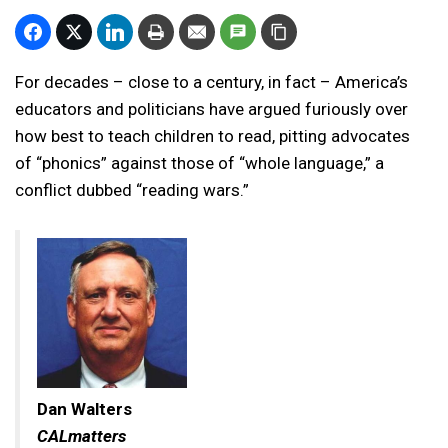
For decades – close to a century, in fact – America’s
educators and politicians have argued furiously over
how best to teach children to read, pitting advocates
of “phonics” against those of “whole language,” a
conflict dubbed “reading wars.”
Dan Walters
CALmatters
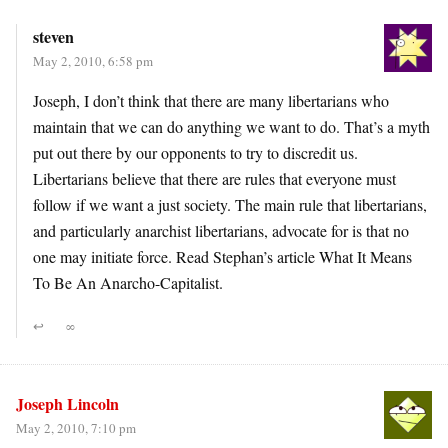
steven
May 2, 2010, 6:58 pm
Joseph, I don’t think that there are many libertarians who
maintain that we can do anything we want to do. That’s a myth
put out there by our opponents to try to discredit us.
Libertarians believe that there are rules that everyone must
follow if we want a just society. The main rule that libertarians,
and particularly anarchist libertarians, advocate for is that no
one may initiate force. Read Stephan’s article What It Means
To Be An Anarcho-Capitalist.
↩
∞
Joseph Lincoln
May 2, 2010, 7:10 pm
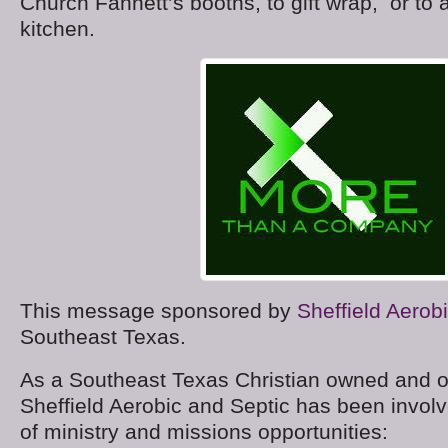
Church Fannett’s booths, to gift wrap, or to a
kitchen.
This message sponsored by
Sheffield Aerob
Southeast Texas.
As a Southeast Texas Christian owned and 
Sheffield Aerobic and Septic has been invol
of ministry and missions opportunities:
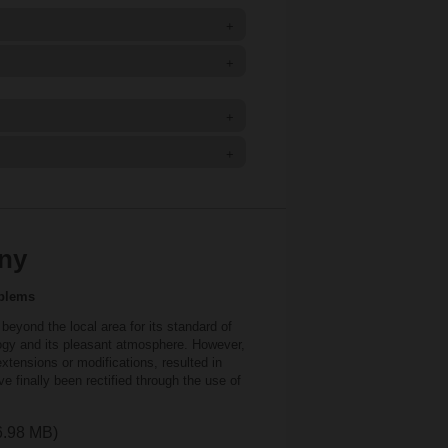
+
+
+
+
any
oblems
eyond the local area for its standard of
logy and its pleasant atmosphere. However,
xtensions or modifications, resulted in
ve finally been rectified through the use of
 6.98 MB)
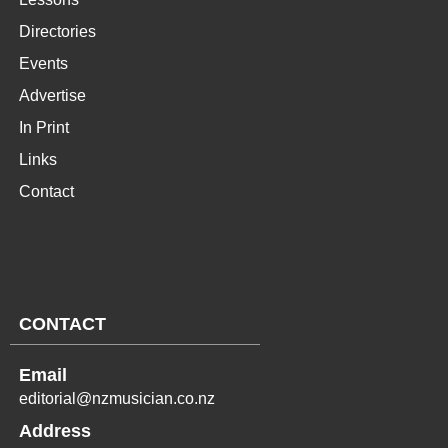
Directories
Events
Advertise
In Print
Links
Contact
CONTACT
Email
editorial@nzmusician.co.nz
Address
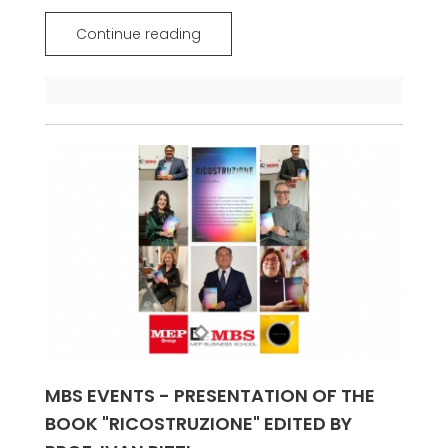
Continue reading
MBS EVENTS - PRESENTATION OF THE
BOOK "RICOSTRUZIONE" EDITED BY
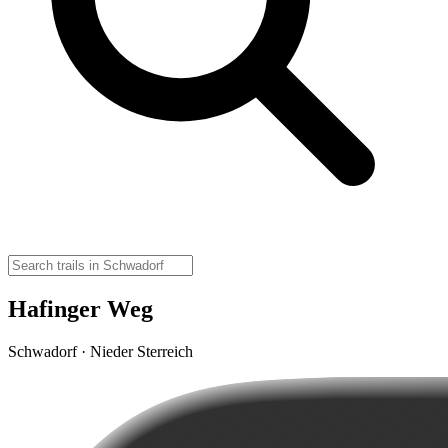
Hafinger Weg
Schwadorf · Nieder Sterreich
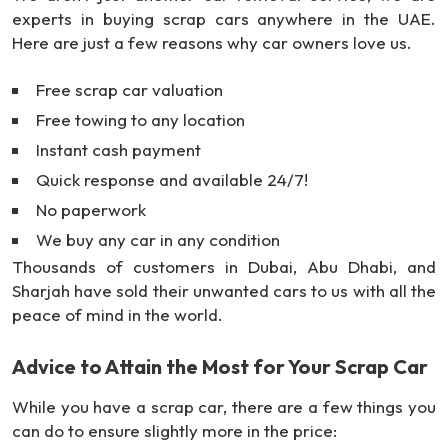
experts in buying scrap cars anywhere in the UAE.
Here are just a few reasons why car owners love us.
Free scrap car valuation
Free towing to any location
Instant cash payment
Quick response and available 24/7!
No paperwork
We buy any car in any condition
Thousands of customers in Dubai, Abu Dhabi, and
Sharjah have sold their unwanted cars to us with all the
peace of mind in the world.
Advice to Attain the Most for Your Scrap Car
While you have a scrap car, there are a few things you
can do to ensure slightly more in the price:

Work item: All of the data is to be returned exactly, with no pictures included.

Final answer:
For decades – close to a century, in fact – America’s
educators and politicians have argued furiously over
how best to teach children to read, pitting advocates
of “phonics” against those of “whole language,” a
conflict dubbed “reading wars.”
Dan Walters
CALmatters
steven
May 2, 2010, 6:58 pm
Joseph, I don’t think that there are many libertarians who
maintain that we can do anything we want to do. That’s a myth
put out there by our opponents to try to discredit us.
Libertarians believe that there are rules that everyone must
follow if we want a just society. The main rule that libertarians,
and particularly anarchist libertarians, advocate for is that no
one may initiate force. Read Stephan’s article What It Means
To Be An Anarcho-Capitalist.
↩
∞
Joseph Lincoln
May 2, 2010, 7:10 pm
Church Fannett’s booths, to gift wrap, or to a
kitchen.
This message sponsored by
Sheffield Aerob
Southeast Texas.
As a Southeast Texas Christian owned and 
Sheffield Aerobic and Septic has been invol
of ministry and missions opportunities:
+
+
+
+
any
oblems
eyond the local area for its standard of
logy and its pleasant atmosphere. However,
xtensions or modifications, resulted in
ve finally been rectified through the use of
 6.98 MB)
Directories
Events
Advertise
In Print
Links
Contact
CONTACT
Email
editorial@nzmusician.co.nz
Address
Continue reading
MBS EVENTS - PRESENTATION OF THE
BOOK "RICOSTRUZIONE" EDITED BY
Hafinger Weg
Schwadorf · Nieder Sterreich
experts in buying scrap cars anywhere in the UAE.
Here are just a few reasons why car owners love us.
Free scrap car valuation
Free towing to any location
Instant cash payment
Quick response and available 24/7!
No paperwork
We buy any car in any condition
Thousands of customers in Dubai, Abu Dhabi, and
Sharjah have sold their unwanted cars to us with all the
peace of mind in the world.
Advice to Attain the Most for Your Scrap Car
While you have a scrap car, there are a few things you
can do to ensure slightly more in the price:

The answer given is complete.